## TASK TO CARRY OUT:
Lines with the string "víne" are to be identified in the listing and copied.

## GIVEN INFORMATION:
·····

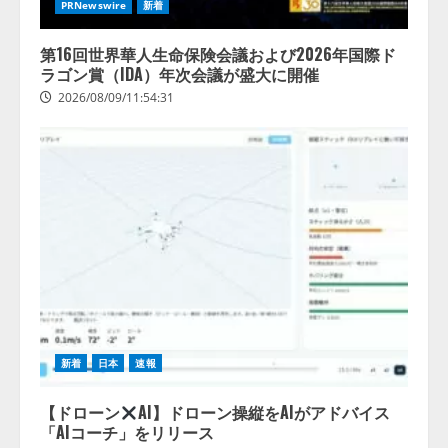
PRNewswire
新着
する調査】AIを組織として導入で
きている企業は26.8％。AI導入企
業の68.0％が、自社でのAI導入・
第16回世界華人生命保険会議および2026年国際ド
活用は「上手くいっている」と回
ラゴン賞（IDA）年次会議が盛大に開催
4
答
2026/08/09/11:54:31
2026/08/07/13:53:50
新着
日本
速報
【ドローン
AI】ドローン操縦をAIがアドバイス
「AIコーチ」をリリース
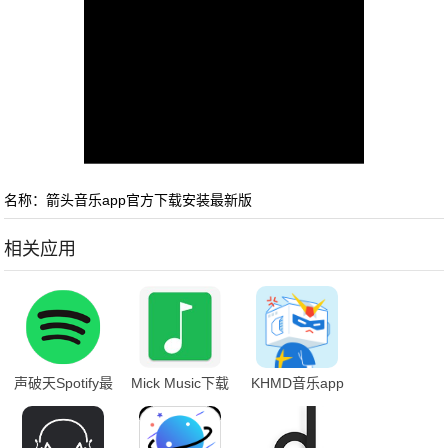
名称：箭头音乐app官方下载安装最新版
相关应用
声破天Spotify最
Mick Music下载
KHMD音乐app
新版
最新版
下载最新版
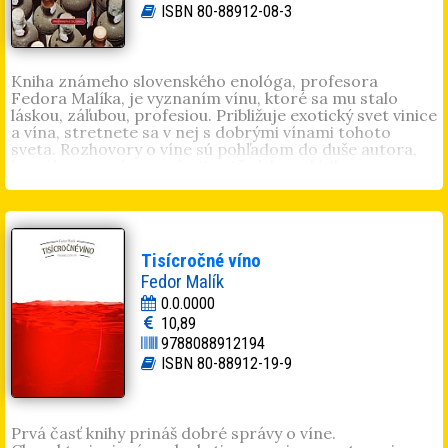
ISBN 80-88912-08-3
Kniha známeho slovenského enológa, profesora
Fedora Malíka, je vyznaním vínu, ktoré sa mu stalo
láskou, záľubou, profesiou. Približuje exotický svet vinice
a vína, stretnete sa v nej s dobrými vínami tohoto
sveta. Rozhovory o víne sú pohľadom do duše autora,
ktorého svet vína profesijne i ľudsky pohltil.
Tisícročné víno
Fedor Malík
0.0.0000
10,89
9788088912194
ISBN 80-88912-19-9
Prvá časť knihy prináš dobré správy o víne.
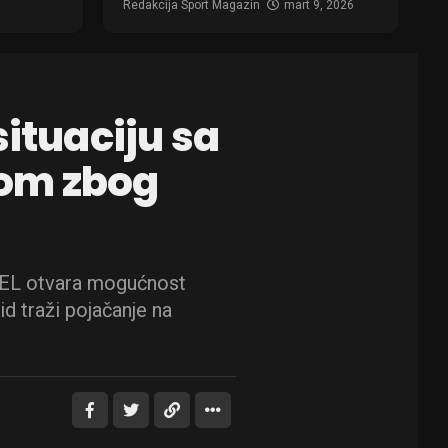
Redakcija Sport Magazin
mart 9, 2026
situaciju sa
om zbog
VEL otvara mogućnost
d traži pojačanje na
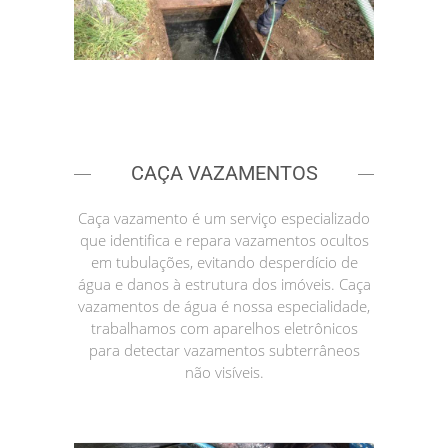
CAÇA VAZAMENTOS
Caça vazamento é um serviço especializado
que identifica e repara vazamentos ocultos
em tubulações, evitando desperdício de
água e danos à estrutura dos imóveis. Caça
vazamentos de água é nossa especialidade,
trabalhamos com aparelhos eletrônicos
para detectar vazamentos subterrâneos
não visíveis.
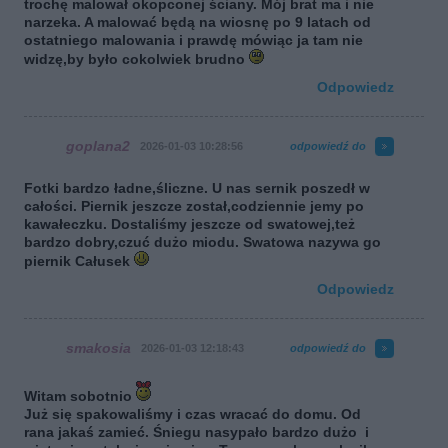
trochę malował okopconej ściany. Mój brat ma i nie
narzeka. A malować będą na wiosnę po 9 latach od
ostatniego malowania i prawdę mówiąc ja tam nie
widzę,by było cokolwiek brudno
Odpowiedz
goplana2
2026-01-03 10:28:56
odpowiedź do
Fotki bardzo ładne,śliczne. U nas sernik poszedł w
całości. Piernik jeszcze został,codziennie jemy po
kawałeczku. Dostaliśmy jeszcze od swatowej,też
bardzo dobry,czuć dużo miodu. Swatowa nazywa go
piernik Całusek
Odpowiedz
smakosia
2026-01-03 12:18:43
odpowiedź do
Witam sobotnio
Już się spakowaliśmy i czas wracać do domu. Od
rana jakaś zamieć. Śniegu nasypało bardzo dużo i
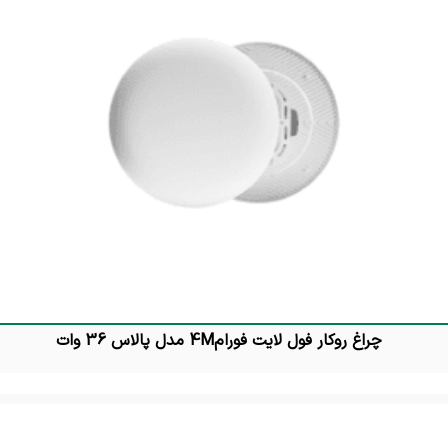
چراغ روکار فول لایت فورام4M مدل پالاس 36 وات
تماس بگیرید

·····

## REPLY:
sveta. Rozhovory o víne sú pohľadom do duše autora,
Prvá časť knihy prináš dobré správy o víne.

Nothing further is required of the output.